Monday, January 24, 2011

I Am Obviously A Moron...

If nothing else, at least in the usually offensive definition of the term. Why do I say that?

No date tonight. Why? Keep reading...

Everything seemed to be going so well when I woke up this morning. Per my original plan, I send a text message off to Laura telling her that I am excited to see her and will contact her to firm up the time and location. Don't hear anything back from her, so I am proceeding on as though all is good to go.

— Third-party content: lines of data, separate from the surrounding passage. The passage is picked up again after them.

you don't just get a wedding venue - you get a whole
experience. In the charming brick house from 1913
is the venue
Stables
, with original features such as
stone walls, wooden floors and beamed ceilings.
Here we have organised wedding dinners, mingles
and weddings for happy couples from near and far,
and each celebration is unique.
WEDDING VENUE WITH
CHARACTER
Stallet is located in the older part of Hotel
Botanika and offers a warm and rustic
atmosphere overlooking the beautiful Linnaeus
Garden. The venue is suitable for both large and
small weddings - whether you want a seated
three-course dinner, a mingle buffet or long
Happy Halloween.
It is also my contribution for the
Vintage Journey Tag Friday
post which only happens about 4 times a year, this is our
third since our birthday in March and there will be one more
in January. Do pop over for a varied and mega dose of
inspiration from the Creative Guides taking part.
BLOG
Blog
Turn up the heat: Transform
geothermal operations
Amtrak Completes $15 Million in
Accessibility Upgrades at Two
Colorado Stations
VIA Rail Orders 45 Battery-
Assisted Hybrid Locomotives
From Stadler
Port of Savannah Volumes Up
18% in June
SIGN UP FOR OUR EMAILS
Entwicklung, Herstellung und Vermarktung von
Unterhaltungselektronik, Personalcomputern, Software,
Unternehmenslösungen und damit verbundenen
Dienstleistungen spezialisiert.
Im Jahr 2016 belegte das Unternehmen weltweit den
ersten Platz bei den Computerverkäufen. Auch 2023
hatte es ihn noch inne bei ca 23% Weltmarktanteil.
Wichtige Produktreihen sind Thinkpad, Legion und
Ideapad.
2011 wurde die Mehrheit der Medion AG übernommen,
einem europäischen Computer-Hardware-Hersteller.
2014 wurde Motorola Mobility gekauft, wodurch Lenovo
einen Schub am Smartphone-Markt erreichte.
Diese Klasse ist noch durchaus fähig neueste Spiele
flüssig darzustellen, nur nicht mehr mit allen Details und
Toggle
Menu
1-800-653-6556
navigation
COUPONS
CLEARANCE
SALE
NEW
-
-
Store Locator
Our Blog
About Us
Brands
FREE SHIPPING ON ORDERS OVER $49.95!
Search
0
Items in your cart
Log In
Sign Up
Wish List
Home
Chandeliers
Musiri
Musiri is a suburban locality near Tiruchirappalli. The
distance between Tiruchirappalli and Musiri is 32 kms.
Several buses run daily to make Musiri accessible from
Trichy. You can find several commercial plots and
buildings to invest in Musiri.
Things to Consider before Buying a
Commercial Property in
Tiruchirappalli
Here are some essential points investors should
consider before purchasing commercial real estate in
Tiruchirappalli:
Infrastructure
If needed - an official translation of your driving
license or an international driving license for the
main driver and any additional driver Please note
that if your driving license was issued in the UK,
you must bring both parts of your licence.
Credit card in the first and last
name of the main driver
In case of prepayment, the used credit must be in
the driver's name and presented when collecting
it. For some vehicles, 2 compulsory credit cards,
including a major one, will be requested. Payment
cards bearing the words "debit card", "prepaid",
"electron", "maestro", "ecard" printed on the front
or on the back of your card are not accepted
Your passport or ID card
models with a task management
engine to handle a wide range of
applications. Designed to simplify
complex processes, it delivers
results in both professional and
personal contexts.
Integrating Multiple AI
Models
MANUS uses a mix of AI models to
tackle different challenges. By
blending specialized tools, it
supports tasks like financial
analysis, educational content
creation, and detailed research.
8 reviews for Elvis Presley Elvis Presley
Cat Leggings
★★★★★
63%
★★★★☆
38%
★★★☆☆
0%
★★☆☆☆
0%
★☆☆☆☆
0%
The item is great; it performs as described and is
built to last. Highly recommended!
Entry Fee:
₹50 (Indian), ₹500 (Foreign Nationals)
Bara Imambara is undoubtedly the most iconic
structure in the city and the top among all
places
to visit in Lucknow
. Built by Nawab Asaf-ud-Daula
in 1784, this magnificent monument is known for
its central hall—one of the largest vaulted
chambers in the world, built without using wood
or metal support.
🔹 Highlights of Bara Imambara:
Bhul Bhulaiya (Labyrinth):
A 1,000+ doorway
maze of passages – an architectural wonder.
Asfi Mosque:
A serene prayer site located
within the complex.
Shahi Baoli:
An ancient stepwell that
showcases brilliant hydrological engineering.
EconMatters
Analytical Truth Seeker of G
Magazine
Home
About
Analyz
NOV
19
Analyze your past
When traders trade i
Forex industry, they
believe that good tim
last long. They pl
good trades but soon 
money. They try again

About six hours pass and I get a text message back from her:
Her: Hey there! so r u considering this a date? :) just want to clarify.
OK. That's a reasonable enough question. I thought that we'd covered enough ground previously that the answer was fairly obvious. So I offered up my response:
Me: Yes, I am. :-)
Me: And i am looking forward to it.
Me: Of course, we still have to choose the location. I don't have any real preference. If you do, let me know.
Me: As soon as i finish my 2:30 meeting I will be leaving. Will likely be in the area early and entertain myself while we work out the specifics. LOL
OK. Seemed to me to be a reasonable response. Then I got this back:
Her: Well, just being honest im happy to meet for dinner but date ill have to clear with boyfriend & his kids. Not sure they will approve. lol
Well, guess what? I was not fucking laughing. I didn't think there was anything funny or comical about it. In fact, I felt pretty crappy. I sent several messages back apologizing for assuming too much, overstepping my bounds and resetting expectations -- and giving her her evening back.

As I think about all of this, it just makes me kind of depressed. Even (especially?) when I was young, I never was much on dating. I was never one of those guys who was full of confidence and bravado. Quite the contrary. That's what I wanted to be like. I'm probably more like Walter Mitty than anything else. This doesn't do me any favors.

I think i am going to be learning many painful lessons in this whole dating experiment. In the end, I hope that I don't find myself continually failing and giving up. Right now, it feels like my life is being systematically disassembled and there is no one keeping track of any of the parts or how they should go back together to have it work well again.

I so hate my life, I can't stand it.

2 comments:

  1. That's not very nice on her part not telling you upfront that she was dating someone.

    Don't be depressed. You are rushing things:)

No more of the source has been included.